I’m sure I’ll write in more depth after the conference, but just to give you an idea of what’s coming, think about a newspaper with a personalized section (or wrapper) that contains news happening in your neighborhood — which could be from sources beyond just the newspaper staff (local bloggers, school websites, etc.) — and that matches your recorded preferences (sports teams you like, specific industry news, etc.). That’s all stuff that you can do “fairly easily” online. True innovation offline would be adding some of this to the print edition.

I’m less of a print fan than many in the newspaper industry, but if I were to steer some of my thinking to print again, I wouldn’t expect even an excellent redesign to do much more than pretty up that pig.

Are we watching a Tribune train wreck in progress?

I’ve gone back and forth in my mind about the chances of the beleaguered Tribune Co. in the Sam Zell era. On the one hand, I’ve applauded his (occasionally profane) approach of shaking things up and imploring the Tribune staff to think out of the box and start seriously innovating. There can be little argument that that’s what the newspaper industry needs.

But then this week Zell’s “chief innovation officer,” radio guy Lee Abrams, sent out a wake-up call memo to the company’s newspaper division, which was made public on Romenesko. Parts of it were (my opinion) laughable, and already parodies of the memo have turned up on Romenesko.
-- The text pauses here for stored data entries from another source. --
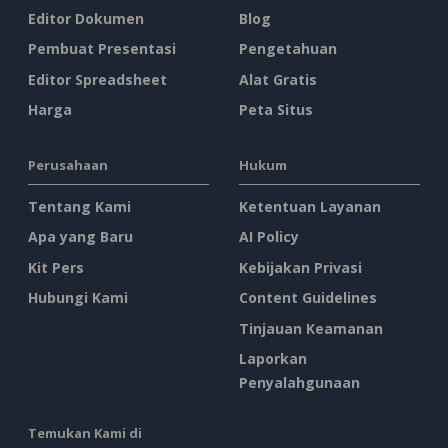
Editor Dokumen
Blog
Pembuat Presentasi
Pengetahuan
Editor Spreadsheet
Alat Gratis
Harga
Peta Situs
Perusahaan
Hukum
Tentang Kami
Ketentuan Layanan
Apa yang Baru
AI Policy
Kit Pers
Kebijakan Privasi
Hubungi Kami
Content Guidelines
Tinjauan Keamanan
Laporkan
Penyalahgunaan
Temukan Kami di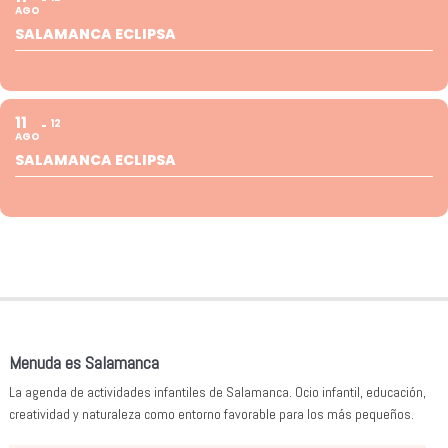
AGO
SALAMANCA ECLIPSA
11
12
AGO
SALAMANCA ECLIPSA
Menuda es Salamanca
La agenda de actividades infantiles de Salamanca. Ocio infantil, educación,
creatividad y naturaleza como entorno favorable para los más pequeños.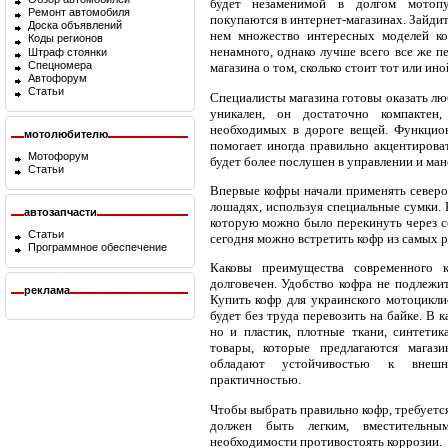
будет незаменимой в долгом мотоп
Ремонт автомобиля
покупаются в интернет-магазинах. Зайдит
Доска объявлений
нем множество интересных моделей ко
Коды регионов
ненамного, однако лучше всего все же п
Штраф стоянки
Спецномера
магазина о том, сколько стоит тот или ино
Автофорум
Статьи
Специалисты магазина готовы оказать лю
уникален, он достаточно компактен
необходимых в дороге вещей. Функцион
мотолюбителю
помогает иногда правильно акцентироват
Мотофорум
будет более послушен в управлении и ма
Статьи
Впервые кофры начали применять северо
лошадях, используя специальные сумки. 
автозапчасти
которую можно было перекинуть через се
Статьи
сегодня можно встретить кофр из самых 
Программное обеспечение
Каковы преимущества современного к
долговечен. Удобство кофра не подлежит
реклама
Купить кофр для украинского мотоцикли
будет без труда перевозить на байке. В 
но и пластик, плотные ткани, синтетик
товары, которые предлагаются магаз
обладают устойчивостью к внешн
практичностью.
Чтобы выбрать правильно кофр, требуется
должен быть легким, вместительн
необходимости противостоять коррозии.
No doubt Abrams has a difficult job, but he really blew it with such doozies as, “Before I joined Tribune, I had NO idea that reporters were around the globe reporting the news.” That alone probably caused every newspaper person in the company to not take him seriously.

I don’t know Abrams, but I question why a radio guru is put into the roll of reinventing the company’s newspapers. It’s not that a newspaper person must be the person to head up an innovation on the newspaper side of the company. But someone from a likewise-suffering industry, radio, seems like an odd choice. Yes, Abrams came most recently from satellite radio company XM; but I consider that to be a less innovative than such music innovations as Pandora, or the iPod, for that matter.

Zell might have made a wiser choice by bringing in a big-picture innovator, not tied to the newspaper industry but also not influenced by old and outdated media sectors. A futurist like Paul Saffo is the type of person Tribune probably needs; or grab a star analyst and forward thinker like Josh Bernoff or Charlene Li.

Yet another reason I’m suddenly sour on Tribune’s chances is having looked at the preview of Tribune’s Orlando Sentinel print edition redesign, to be released this Sunday. I’ll write up some thoughts on that one later.